Voici la description de la procédure qui conduira à la sélection de la nouvelle reine : « Lorsque c'était le tour d'une jeune fille d'aller voir le roi Assuérus à la fin des douze mois prescrits aux femmes pour leurs préparatifs - six mois pour se parfumer avec de l'huile de myrrhe et six mois avec des arômes et autres cosmétiques utilisés par les femmes - la jeune fille allait voir le roi.... Elle s'y rendait le soir et le lendemain matin, elle se rendait dans la deuxième maison des femmes, sous la surveillance de Saasgàz, l'eunuque du roi et gardien des concubines. Puis elle ne reviendrait pas vers le roi, à moins que le roi ne le désire et qu'elle ne soit appelée par son nom » (2, 12-14). Un climat qui rappelle celui des Mille et une nuits et la cruauté du roi Shahriyar qui, trahi par sa femme, consomme chaque nuit une nouvelle femme et la fait tuer le lendemain matin. Dans cet étrange concours, les filles ne sont pas tuées à la fin de l'épreuve ; elles sont simplement gardées dans la maison des concubines, où elles entraient pour n’en sortir que lorsque leur beauté s’était flétrie, à moins d’être appelées une seconde fois par leur nom" selon les appétits charnels du roi. Un genre de mort différent.
Avant de subir cette épreuve, cependant, les filles devaient se soumettre à douze mois (!) de traitements aux huiles et aux arômes, afin de se présenter dans des conditions idéales pour l'unique et décisive rencontre avec le roi. Huilées et parfumées, avec des cosmétiques " utilisés par les femmes ", une expression qui révèle en cette matière une incompétence de l'auteur, évidemment masculin et très éloigné de ces préparatifs féminins (mais décrétées par des hommes).

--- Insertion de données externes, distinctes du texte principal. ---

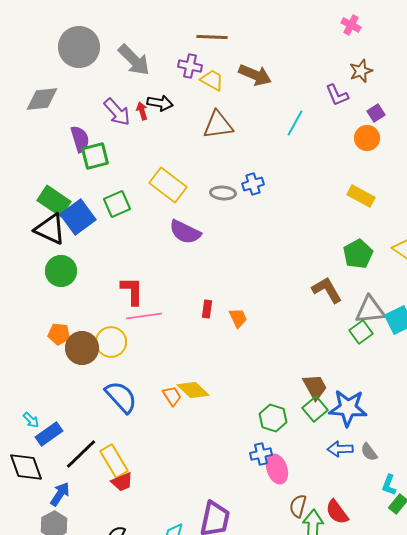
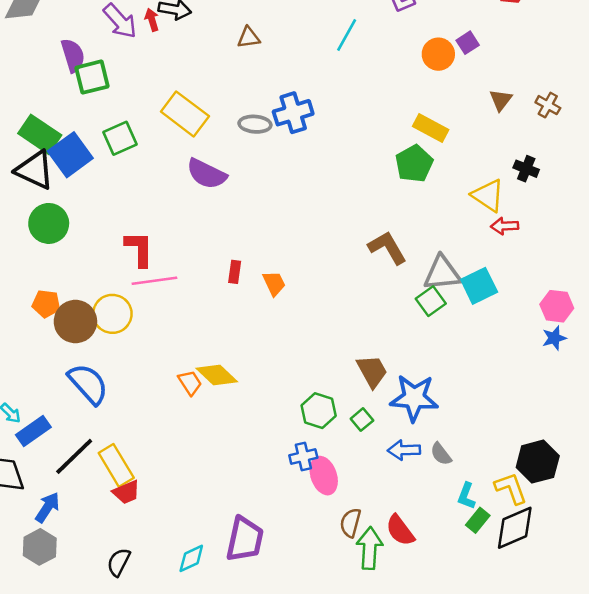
purple square: (376, 113) -> (468, 43), moved
brown triangle: (218, 125) -> (249, 38), size x0.6
blue cross: (253, 184) -> (293, 113), size x1.4
green pentagon: (358, 254) -> (414, 164), moved
blue semicircle: (121, 397) -> (88, 384), moved
green square: (315, 409) -> (362, 420), moved, size x0.7

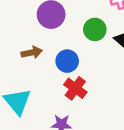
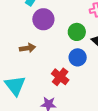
blue circle: (67, 61) -> (78, 57), moved

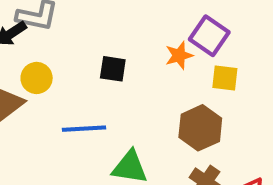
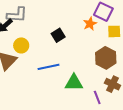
black square: (113, 69) -> (58, 35), turned -32

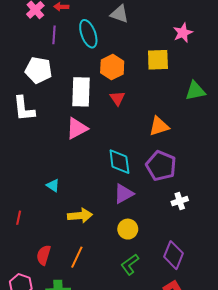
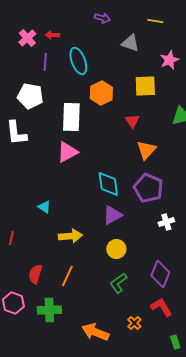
gray triangle: (119, 14) -> (130, 43), moved
red triangle: (117, 98) -> (132, 121), moved
orange triangle: (159, 126) -> (146, 150), turned -30

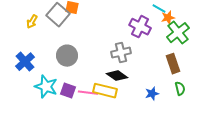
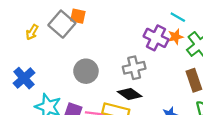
orange star: (168, 18) -> (175, 37), moved
gray circle: (67, 56) -> (86, 71), moved

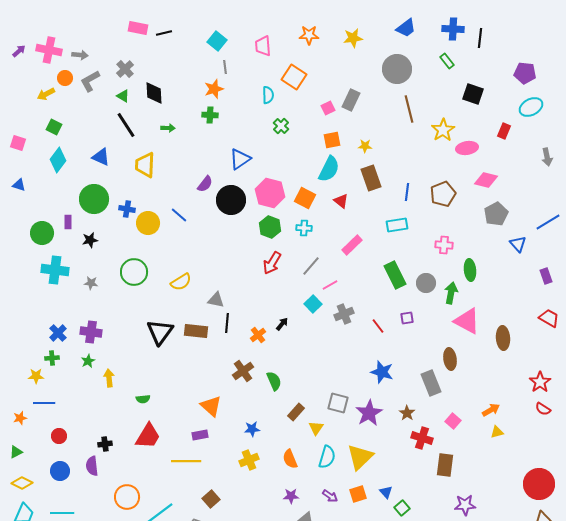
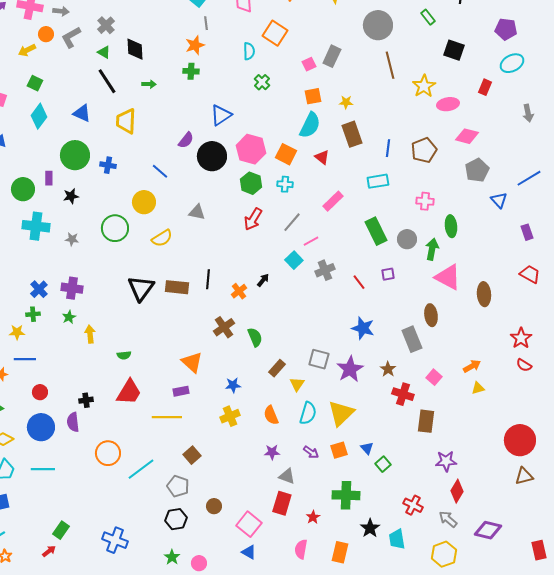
yellow circle: (148, 223) -> (144, 202), moved
gray triangle: (216, 300) -> (197, 212), moved
blue circle: (60, 471) -> (41, 427), size x1.4

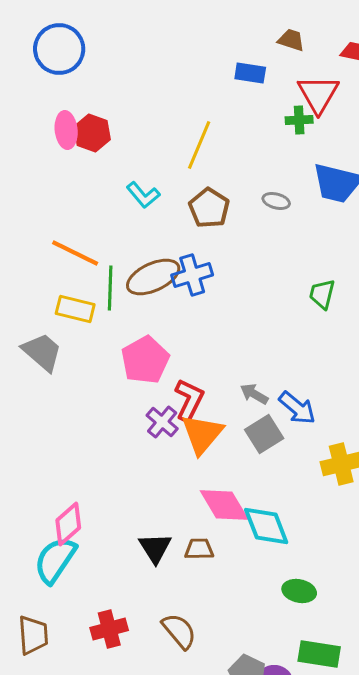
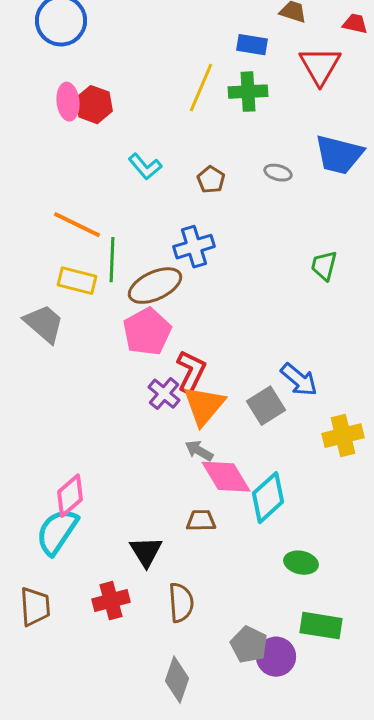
green cross: (299, 120) -> (248, 92), moved, size x1.4
yellow line: (199, 145) -> (201, 88), moved
brown pentagon: (209, 208) -> (211, 180), size x0.7
brown ellipse: (153, 277) -> (155, 286), moved
gray arrow: (254, 394) -> (199, 451), moved
cyan diamond: (266, 526) -> (268, 498), turned 69
black triangle: (155, 548) -> (146, 552), moved
brown semicircle: (179, 631) -> (181, 603), turned 36

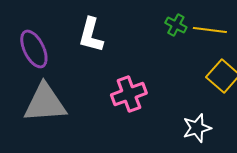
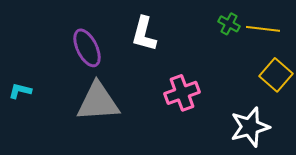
white star: (197, 128) -> (250, 127), size x1.4

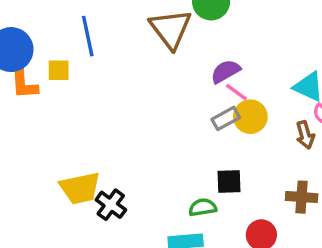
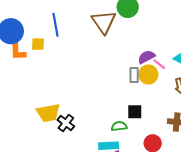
purple semicircle: (225, 71) -> (146, 57), moved
pink line: (236, 92) -> (159, 64), moved
gray rectangle: (226, 118) -> (134, 75), turned -63

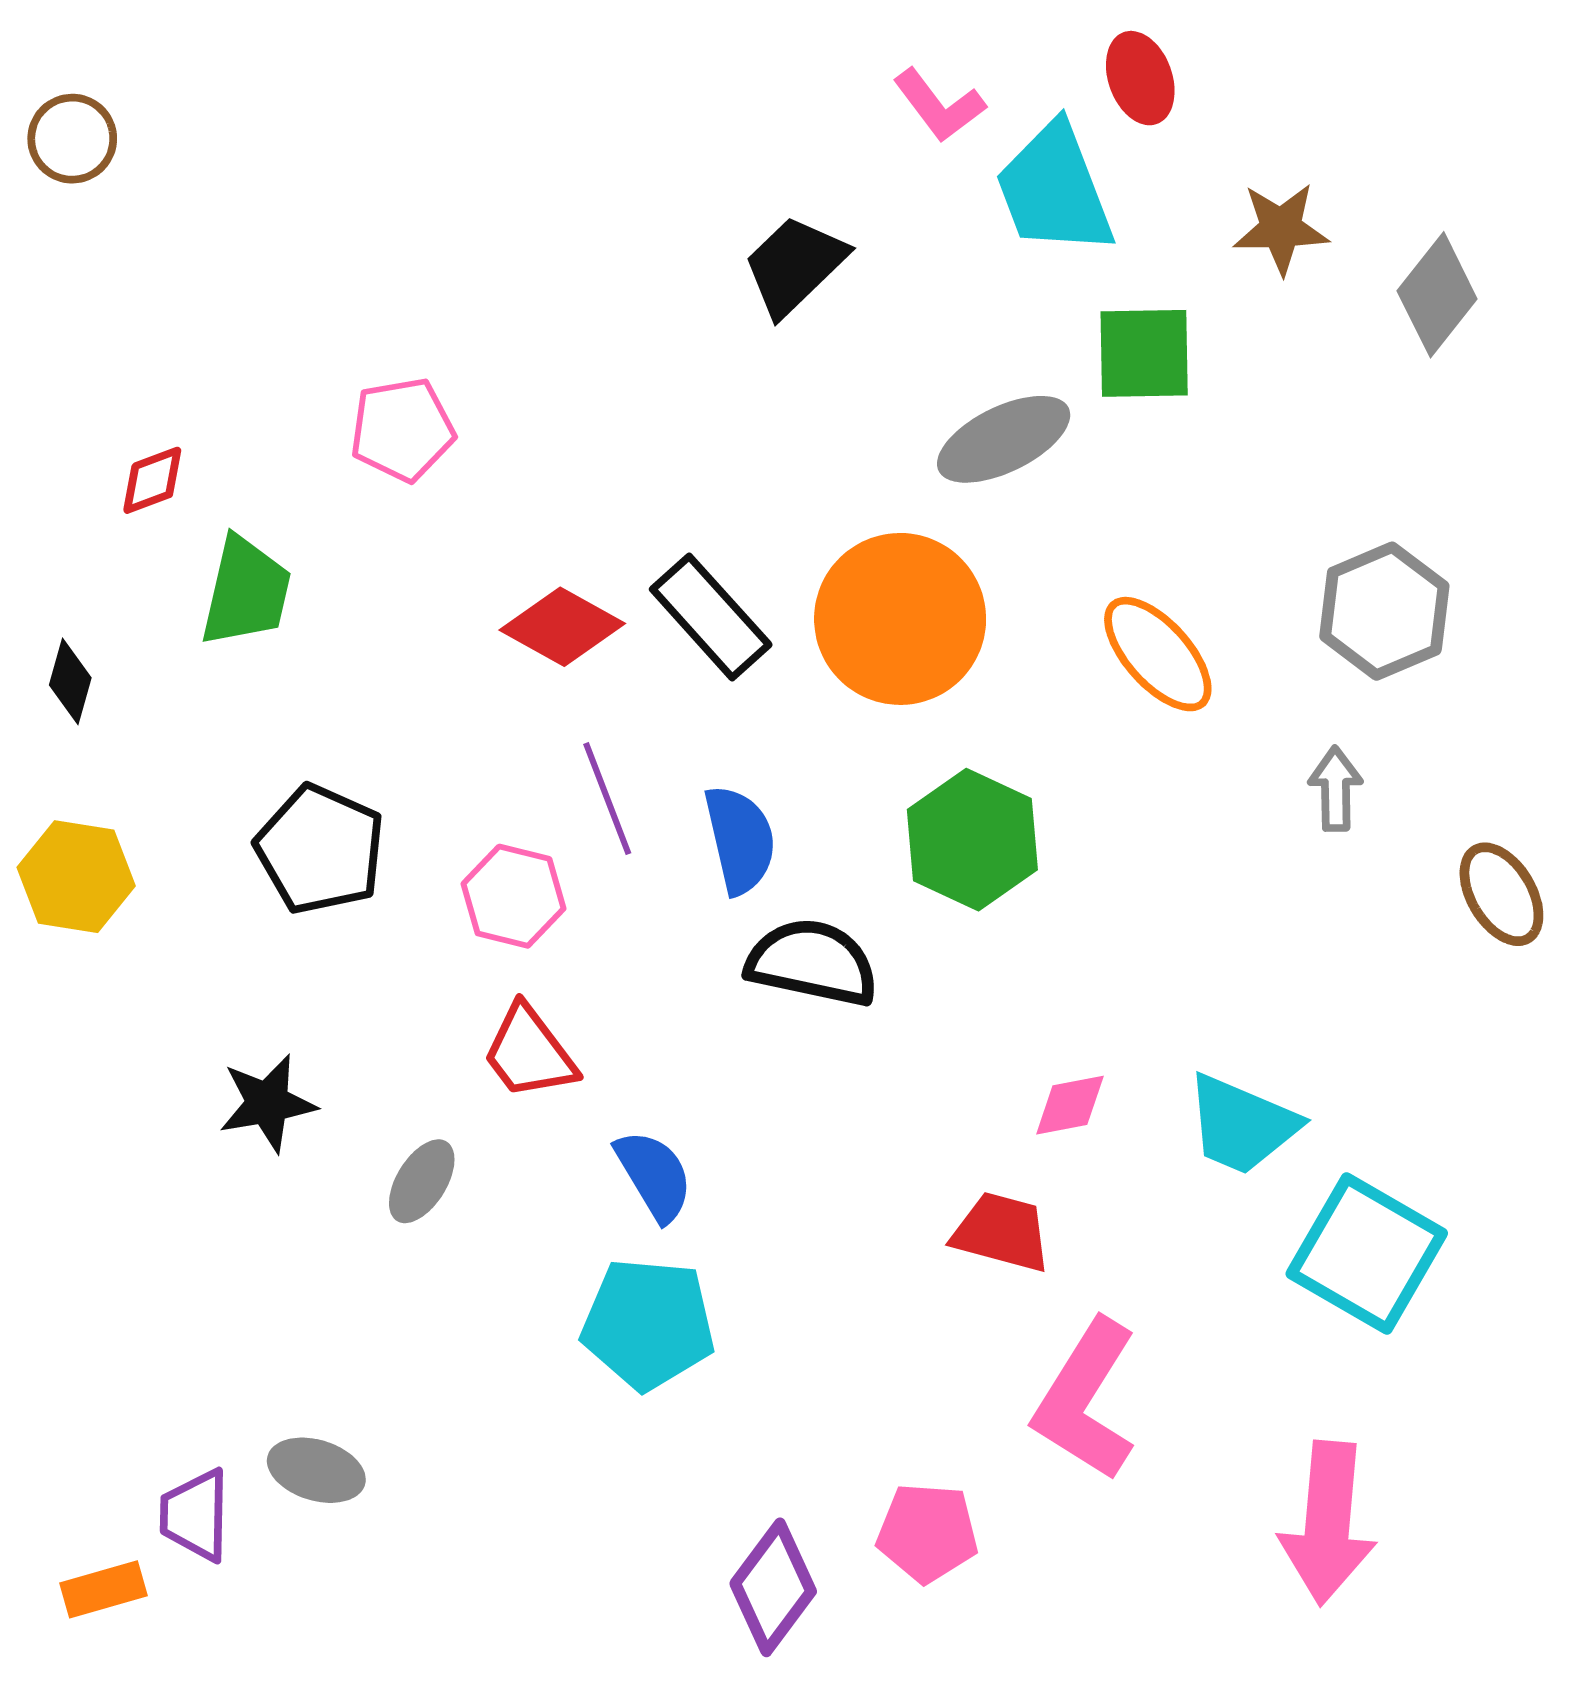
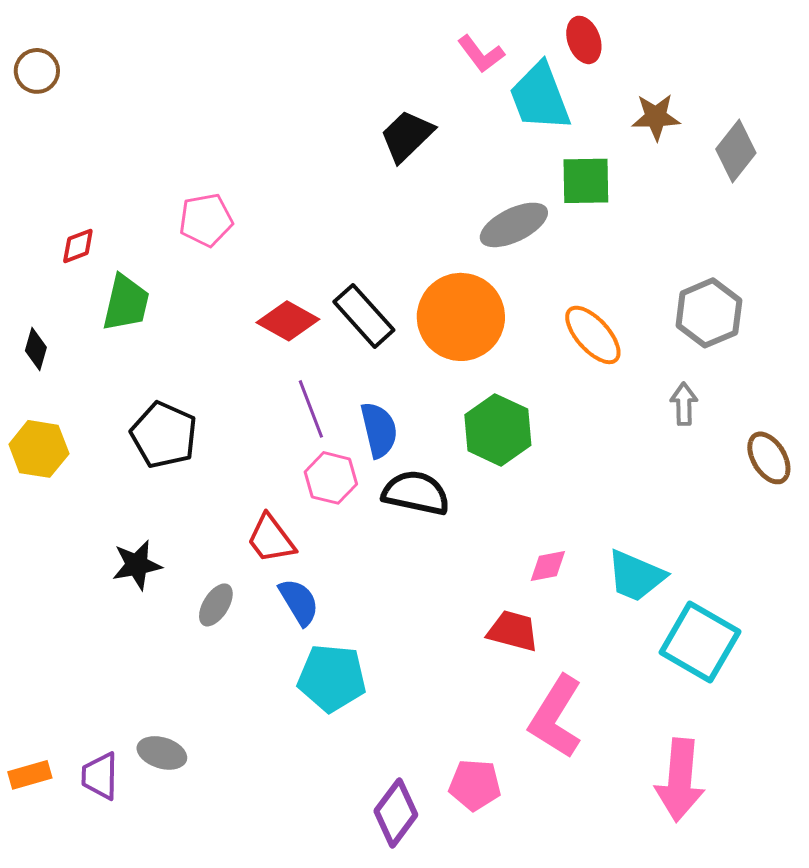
pink hexagon: (514, 896) -> (331, 478), moved
blue semicircle: (654, 1175) -> (299, 602), moved
orange rectangle: (103, 1589) -> (30, 775), moved

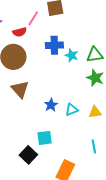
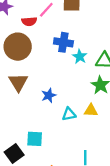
blue star: (51, 105) -> (49, 95), moved
yellow triangle: (95, 112) -> (91, 110), moved

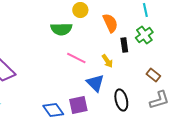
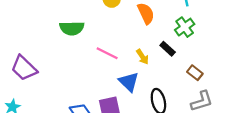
green semicircle: (61, 29) -> (72, 28), moved
black rectangle: (124, 45) -> (168, 49), moved, turned -40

En conclusion, attardons-nous un peu en compagnie de ces femmes-esclaves qui attendaient un éventuel et improbable second appel du roi, auquel elles ne pouvaient répondre que par un "oui". Lues par une femme, hier tout comme aujourd'hui, ces pages ne sont pas les mêmes. Ses yeux et son âme voient les choses différemment. Mais imaginons ces mois, ces années passées dans l’attente d’un second appel personnel, vécue entre deux peurs : celle de ne pas faire partie des femmes "rappelées", et celle de tomber entre les mains d'un tout-puissant. Différentes peurs des femmes, toujours et seulement des peurs. Une note de bas de page : lorsque, dans l'Église, nous avons utilisé la métaphore des vierges "épouses" de Dieu, peut-être aurions-nous dû, en plus du Cantique, garder à l'esprit cette page d'Esther, qui nous aurait suggéré l'ambivalence des métaphores nuptiales, même lorsque c'est Dieu qui joue le rôle de roi - les femmes réelles, contrairement à celles des films, ne souhaitent généralement pas épouser des rois : elles préfèrent parfois les crucifix, les couronnes d'épines aux couronnes de diamants.
Les civilisations gagnent en humanité lorsqu'elles parviennent à multiplier les "appels" bienveillants et à tout faire pour réduire les mauvais.